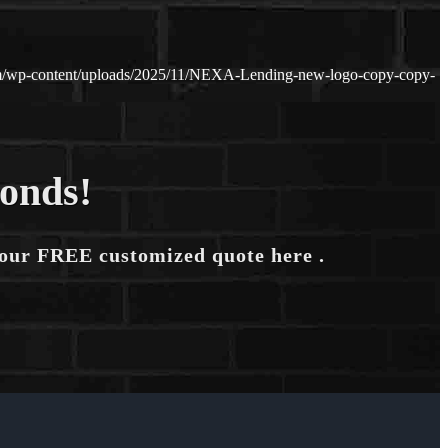
om/wp-content/uploads/2025/11/NEXA-Lending-new-logo-copy-copy-
conds!
your FREE customized quote here .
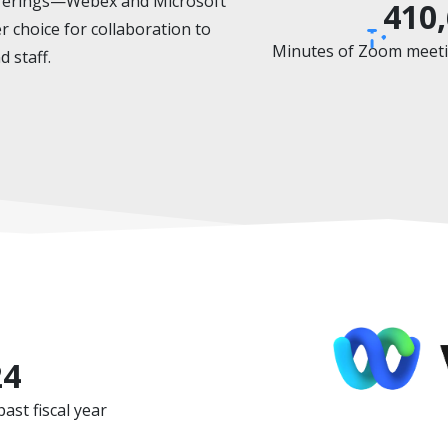
offerings—Webex and Microsoft
410
choice for collaboration to
Minutes of Zoom meetin
d staff.
24
st fiscal year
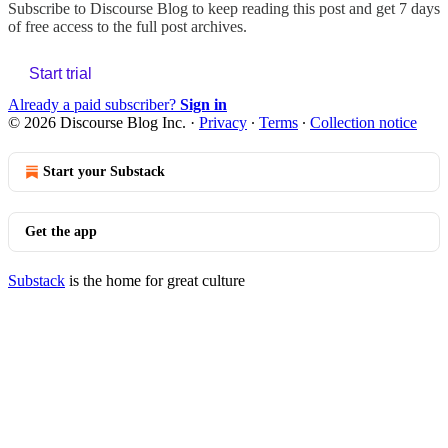
Subscribe to
Discourse Blog
to keep reading this post and get 7 days
of free access to the full post archives.
Start trial
Already a paid subscriber?
Sign in
© 2026 Discourse Blog Inc.
·
Privacy
∙
Terms
∙
Collection notice
Start your Substack
Get the app
Substack
is the home for great culture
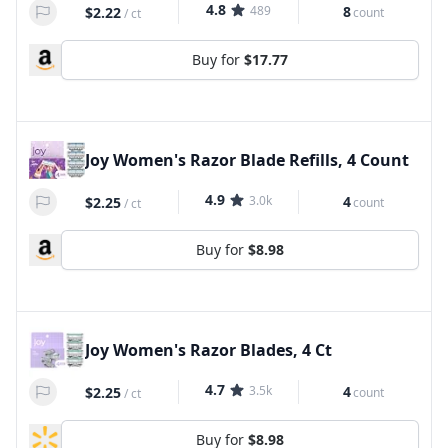
4.8
489
8
$2.22
count
/
ct
Buy for
$17.77
Joy Women's Razor Blade Refills, 4 Count
4.9
3.0k
4
$2.25
count
/
ct
Buy for
$8.98
Joy Women's Razor Blades, 4 Ct
4.7
3.5k
4
$2.25
count
/
ct
Buy for
$8.98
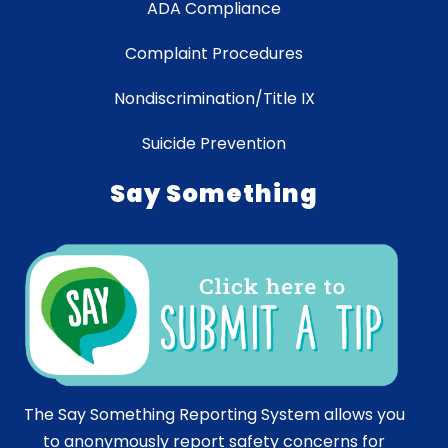
ADA Compliance
Complaint Procedures
Nondiscrimination/Title IX
Suicide Prevention
Say Something
The Say Something Reporting System allows you
to anonymously report safety concerns for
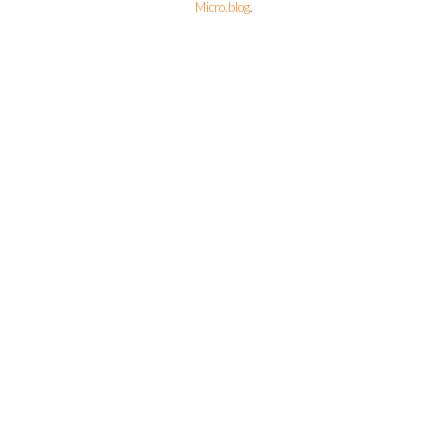
Micro.blog
.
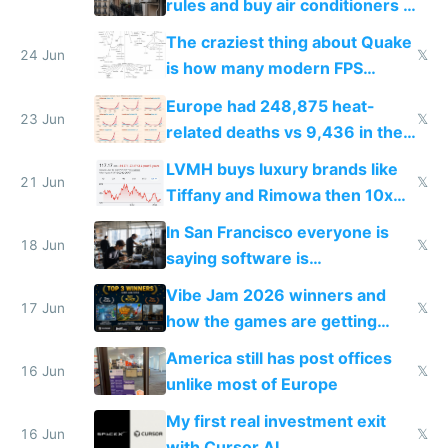
rules and buy air conditioners in
2027
The craziest thing about Quake
24 Jun
𝕏
is how many modern FPS
games originate from it
Europe had 248,875 heat-
23 Jun
𝕏
related deaths vs 9,436 in the
US from 2020 to 2025
LVMH buys luxury brands like
21 Jun
𝕏
Tiffany and Rimowa then 10x
prices while cutting costs 10x
In San Francisco everyone is
18 Jun
𝕏
saying software is
commoditized by AI so smart
Vibe Jam 2026 winners and
people are moving to hardware
17 Jun
𝕏
how the games are getting
close to real production quality
America still has post offices
16 Jun
𝕏
unlike most of Europe
My first real investment exit
16 Jun
𝕏
with Cursor AI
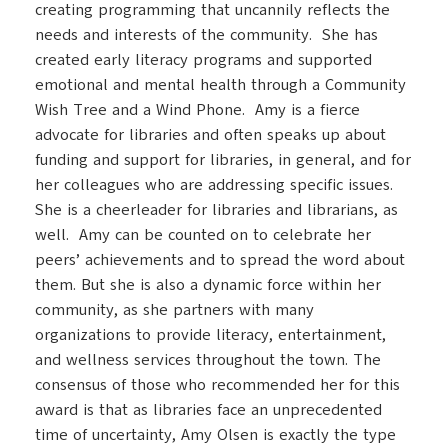
creating programming that uncannily reflects the
needs and interests of the community. She has
created early literacy programs and supported
emotional and mental health through a Community
Wish Tree and a Wind Phone. Amy is a fierce
advocate for libraries and often speaks up about
funding and support for libraries, in general, and for
her colleagues who are addressing specific issues.
She is a cheerleader for libraries and librarians, as
well. Amy can be counted on to celebrate her
peers’ achievements and to spread the word about
them. But she is also a dynamic force within her
community, as she partners with many
organizations to provide literacy, entertainment,
and wellness services throughout the town. The
consensus of those who recommended her for this
award is that as libraries face an unprecedented
time of uncertainty, Amy Olsen is exactly the type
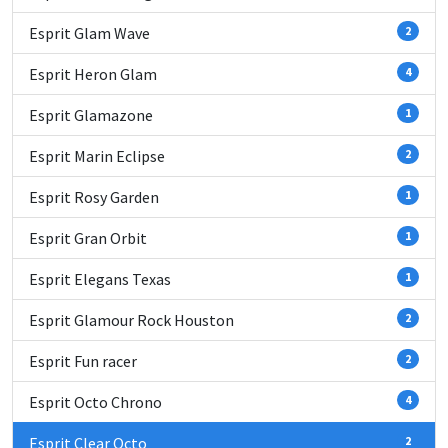
Esprit Glam Wave
2
Esprit Heron Glam
4
Esprit Glamazone
1
Esprit Marin Eclipse
2
Esprit Rosy Garden
1
Esprit Gran Orbit
1
Esprit Elegans Texas
1
Esprit Glamour Rock Houston
2
Esprit Fun racer
2
Esprit Octo Chrono
4
Esprit Clear Octo
2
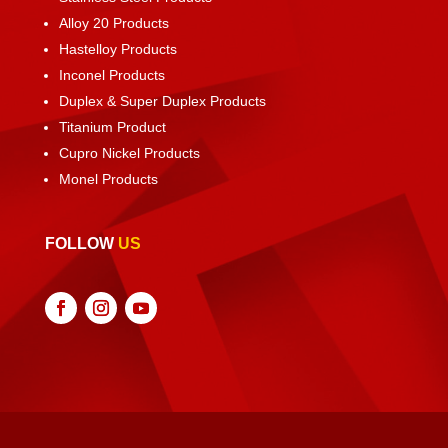
Alloy 20 Products
Hastelloy Products
Inconel Products
Duplex & Super Duplex Products
Titanium Product
Cupro Nickel Products
Monel Products
FOLLOW
US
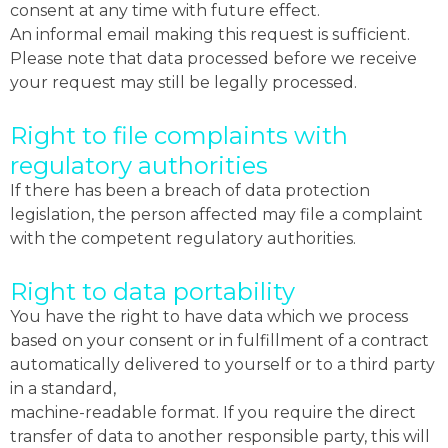
consent at any time with future effect.
An informal email making this request is sufficient.
Please note that data processed before we receive
your request may still be legally processed.
Right to file complaints with
regulatory authorities
If there has been a breach of data protection
legislation, the person affected may file a complaint
with the competent regulatory authorities.
Right to data portability
You have the right to have data which we process
based on your consent or in fulfillment of a contract
automatically delivered to yourself or to a third party
in a standard,
machine-readable format. If you require the direct
transfer of data to another responsible party, this will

◆ ◆ ◆

> WORK INSTRUCTION
Copy every line of the listing where the word "authorities" appears.

> THE ANSWER
regulatory authorities
with the competent regulatory authorities.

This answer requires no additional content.